By Haddon Libby

As reported by NASA, Earth is warming at its fastest rates in over 1,300 years. This additional heat in the atmosphere has caused seas to rise by nearly 7 inches over the last century due to the melting polar caps. Resultantly, aberrant weather patterns are happening with increased frequency. Left unchecked, the continued warming of Earth will lead to deadly disruptions in food and water supplies globally.

It is no longer questioned by most scientific organizations that the burning of fossil fuels is a key contributor to global warming and potentially dangerous future events. As such, for global survival, we need to reduce pollutants in the air. This is best done by moving toward renewable fuels.

At present, about one seventh of the world’s energy usage is from renewables. Hydropower is the most common renewable source accounting for nearly 75% of all renewable energy.
As those of us residing in the Coachella Valley know, the last ten years have seen explosive growth in the use of solar and wind power. Other places like Brazil have seen an explosion in the use of biofuels, an energy type that has enriched their country greatly lifting many from poverty.


Another type of renewable energy will be debuting later this year – Solepower – electric generators imbedded in your shoes.

Created by two 2012 graduates of Carnegie Mellon University in Pittsburgh, Hahna Alexander and Matthew Stanton, Solepower captures kinetic energy by embedding an electromagnetic generator in the heel of your shoe’s sole. Each step pushes on a generator that spins and creates 20 watts of energy per step. This energy is then stored in a lithium battery that can be used to recharge a smartphone or power a lightbulb. At present, a 2 1/2 mile walk is sufficient to fully recharge a smartphone.

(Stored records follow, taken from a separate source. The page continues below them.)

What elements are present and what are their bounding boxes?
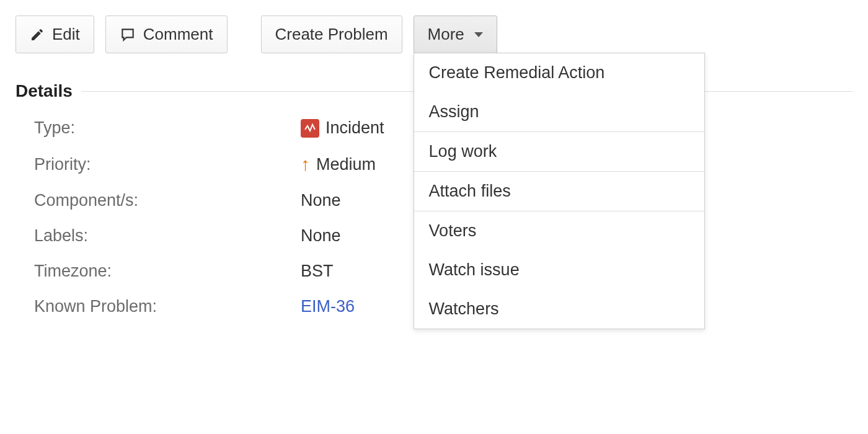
field-value: None	[301, 191, 341, 210]
field-value: Incident	[301, 118, 384, 138]
field-value: None	[301, 226, 341, 246]
more-menu-item[interactable]: Assign	[414, 92, 704, 131]
edit-button[interactable]: Edit	[16, 16, 94, 53]
issue-toolbar: Edit Comment Create Problem More Create …	[16, 16, 852, 53]
field-value: BST	[301, 262, 334, 281]
field-label: Labels:	[34, 226, 301, 246]
comment-button[interactable]: Comment	[105, 16, 228, 53]
more-menu-item[interactable]: Log work	[414, 132, 704, 171]
field-value-text: EIM-36	[301, 297, 355, 316]
field-label: Known Problem:	[34, 297, 301, 316]
comment-button-label: Comment	[143, 25, 213, 44]
caret-down-icon	[474, 32, 483, 37]
more-menu-item[interactable]: Watch issue	[414, 250, 704, 290]
more-dropdown-menu: Create Remedial ActionAssignLog workAtta…	[414, 53, 705, 329]
more-menu-item[interactable]: Watchers	[414, 290, 704, 329]
field-value-text: Incident	[326, 118, 384, 138]
incident-icon	[301, 119, 319, 138]
details-title-text: Details	[16, 81, 73, 101]
comment-icon	[120, 27, 136, 43]
field-value-link[interactable]: EIM-36	[301, 297, 355, 316]
field-label: Component/s:	[34, 191, 301, 210]
more-button[interactable]: More	[414, 16, 497, 53]
field-label: Type:	[34, 118, 301, 138]
more-menu-item[interactable]: Voters	[414, 211, 704, 250]
field-label: Priority:	[34, 155, 301, 174]
field-value-text: None	[301, 191, 341, 210]
field-value: ↑Medium	[301, 154, 376, 175]
priority-up-icon: ↑	[301, 154, 310, 175]
more-button-label: More	[428, 25, 464, 44]
more-dropdown-wrap: More Create Remedial ActionAssignLog wor…	[414, 16, 497, 53]
create-problem-button[interactable]: Create Problem	[261, 16, 402, 53]
field-value-text: None	[301, 226, 341, 246]
pencil-icon	[30, 27, 45, 42]
create-problem-label: Create Problem	[275, 25, 388, 44]
more-menu-item[interactable]: Attach files	[414, 172, 704, 211]
field-value-text: BST	[301, 262, 334, 281]
edit-button-label: Edit	[52, 25, 80, 44]
more-menu-item[interactable]: Create Remedial Action	[414, 53, 704, 92]
field-label: Timezone:	[34, 262, 301, 281]
field-value-text: Medium	[316, 155, 376, 174]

While this may not be a life changing event for you, this technology will have a life changing impact in places where electricity is limited or not available. For example, in Kenya 84% of all people have cell phones but only 14% have reliable access to electricity. In other underdeveloped areas of the world, the ability to create energy by simply walking will create enough electricity to power their evening lighting while eliminating the need for costly kerosene.

Here in the United States, Solepower will be targeting hikers and outdoor enthusiasts in the sale of their sole inserts. Expected to hit stores later this year, a set of these insoles will cost approximately $150. As Alexander and Stanton want to get these shoe-powered electricity generators onto the feet of the impoverished globally, for every pair that you buy, Solepower will heavily subsidize the sale of a set in an underdeveloped area of the world ($30).

In Japan, a different type of foot energy is being tested by the East Japan Railway Company (JR East). In their Tokyo station, JR East installed a floor that captures the energy created when train passengers walk to and from each train. The pressure caused by each step is then used to create the electricity that is used to power the train station. Termed piezoelectricity, this type of electricity is created via pressure.

If these two advances in renewable energies do not seem like something out of a science fiction novel to you, this next one might: energy created from noise.

In early testing, scientists are finding that sound waves create pressure just like footsteps. The challenge is in creating the cost effective materials that can capture this energy and convert it to electricity.

While the end of global warming may not be a step away, solutions are coming at a pace that is faster than most think.